Robustness against GCG remains a relative weakness (12.5% ASR); incorporating GCG samples reduces this to 2.5% but increases training cost fivefold.
Only PAP is used as the discrete seed source; more diverse discrete attack methods (e.g., AutoDAN, TAP) may further improve defense coverage.
Adversarial training may induce over-refusal; although XSTest is evaluated, issues may persist in finer-grained scenarios.
Model tampering attacks (e.g., weight modification) are not considered, representing a stronger threat model outside the current scope.
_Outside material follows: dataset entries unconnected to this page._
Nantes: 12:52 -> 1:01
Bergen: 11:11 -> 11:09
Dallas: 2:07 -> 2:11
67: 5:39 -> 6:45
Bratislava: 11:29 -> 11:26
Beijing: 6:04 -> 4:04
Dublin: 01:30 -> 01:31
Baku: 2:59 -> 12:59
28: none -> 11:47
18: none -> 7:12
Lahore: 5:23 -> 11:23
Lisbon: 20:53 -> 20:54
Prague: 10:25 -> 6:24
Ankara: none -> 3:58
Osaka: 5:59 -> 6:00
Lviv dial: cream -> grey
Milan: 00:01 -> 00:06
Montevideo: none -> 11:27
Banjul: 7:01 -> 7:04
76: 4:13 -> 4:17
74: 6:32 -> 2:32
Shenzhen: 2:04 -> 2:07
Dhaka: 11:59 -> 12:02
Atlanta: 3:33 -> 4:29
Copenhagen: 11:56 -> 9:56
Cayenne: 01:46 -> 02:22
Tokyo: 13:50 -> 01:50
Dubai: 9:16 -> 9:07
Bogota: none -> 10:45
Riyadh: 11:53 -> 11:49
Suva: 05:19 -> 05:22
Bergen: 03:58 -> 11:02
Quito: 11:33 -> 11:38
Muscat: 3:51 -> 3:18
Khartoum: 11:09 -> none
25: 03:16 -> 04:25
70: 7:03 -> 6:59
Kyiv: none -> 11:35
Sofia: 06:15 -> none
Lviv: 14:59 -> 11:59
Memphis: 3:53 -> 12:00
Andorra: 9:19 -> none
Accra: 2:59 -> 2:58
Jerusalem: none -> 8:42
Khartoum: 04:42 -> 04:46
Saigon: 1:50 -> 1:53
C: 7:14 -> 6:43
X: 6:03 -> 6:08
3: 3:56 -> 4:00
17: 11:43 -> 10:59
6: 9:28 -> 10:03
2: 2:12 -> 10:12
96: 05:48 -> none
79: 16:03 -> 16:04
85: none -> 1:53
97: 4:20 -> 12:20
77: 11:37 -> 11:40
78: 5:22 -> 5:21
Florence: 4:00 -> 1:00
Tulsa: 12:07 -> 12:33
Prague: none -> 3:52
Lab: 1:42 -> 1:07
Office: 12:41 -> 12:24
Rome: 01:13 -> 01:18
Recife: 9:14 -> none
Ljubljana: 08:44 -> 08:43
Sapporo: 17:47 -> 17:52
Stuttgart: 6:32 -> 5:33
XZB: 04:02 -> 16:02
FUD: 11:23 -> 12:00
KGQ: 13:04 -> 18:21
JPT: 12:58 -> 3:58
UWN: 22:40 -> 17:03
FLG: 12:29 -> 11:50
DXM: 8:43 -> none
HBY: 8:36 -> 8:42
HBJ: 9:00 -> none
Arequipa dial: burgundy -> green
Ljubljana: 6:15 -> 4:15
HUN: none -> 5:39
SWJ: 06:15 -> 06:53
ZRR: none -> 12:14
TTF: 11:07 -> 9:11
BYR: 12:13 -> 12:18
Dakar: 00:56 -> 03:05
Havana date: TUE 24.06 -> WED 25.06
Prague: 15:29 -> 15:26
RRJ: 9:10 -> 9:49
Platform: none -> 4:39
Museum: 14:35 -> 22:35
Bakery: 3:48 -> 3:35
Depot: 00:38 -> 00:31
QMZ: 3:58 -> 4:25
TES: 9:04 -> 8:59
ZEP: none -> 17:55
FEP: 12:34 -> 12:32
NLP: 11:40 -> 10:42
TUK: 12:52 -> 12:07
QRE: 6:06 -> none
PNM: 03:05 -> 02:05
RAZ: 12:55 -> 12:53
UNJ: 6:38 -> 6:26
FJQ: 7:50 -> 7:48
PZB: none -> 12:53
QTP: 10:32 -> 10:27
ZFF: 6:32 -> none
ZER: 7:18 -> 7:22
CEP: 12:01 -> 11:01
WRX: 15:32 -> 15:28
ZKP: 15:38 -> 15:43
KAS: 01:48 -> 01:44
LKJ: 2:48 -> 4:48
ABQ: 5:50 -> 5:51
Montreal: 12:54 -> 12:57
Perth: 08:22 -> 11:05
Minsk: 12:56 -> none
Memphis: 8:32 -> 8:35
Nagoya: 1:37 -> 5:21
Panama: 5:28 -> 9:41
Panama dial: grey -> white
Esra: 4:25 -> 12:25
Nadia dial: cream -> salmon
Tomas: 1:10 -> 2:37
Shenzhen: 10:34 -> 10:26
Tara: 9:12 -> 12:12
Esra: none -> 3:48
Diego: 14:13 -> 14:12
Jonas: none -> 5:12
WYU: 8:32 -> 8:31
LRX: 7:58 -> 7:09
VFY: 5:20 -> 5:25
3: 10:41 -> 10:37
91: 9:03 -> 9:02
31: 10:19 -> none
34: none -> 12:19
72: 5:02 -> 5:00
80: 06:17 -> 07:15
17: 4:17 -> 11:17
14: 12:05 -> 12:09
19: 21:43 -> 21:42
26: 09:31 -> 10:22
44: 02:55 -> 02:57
R2D2 and CAT represent the two extremes of discrete and continuous adversarial training, respectively; MixAT's contribution lies in identifying an effective compositional strategy.
Constitutional AI and Constitutional Classifiers offer orthogonal defense paths (external filtering vs. intrinsic model robustness).
This work motivates an important insight: for LLM safety, no single class of defense can cover all attack surfaces, and compositional defense may be a necessary direction.

Rating¶

Novelty: ⭐⭐⭐⭐ The idea of combining continuous and discrete adversarial training is natural yet effective; the core contribution lies in demonstrating that applying continuous perturbations on top of adversarial examples outperforms training on each type separately.
Experimental Thoroughness: ⭐⭐⭐⭐⭐ Four model scales, seven attack methods, multi-dimensional ablations, and cost analysis — highly comprehensive.
Writing Quality: ⭐⭐⭐⭐⭐ Visualizations are excellent, the ALO-ASR metric is well-motivated, and the auditing section merits community attention.
Value: ⭐⭐⭐⭐⭐ Establishes a new strong baseline for LLM adversarial training with direct impact on the safety research community.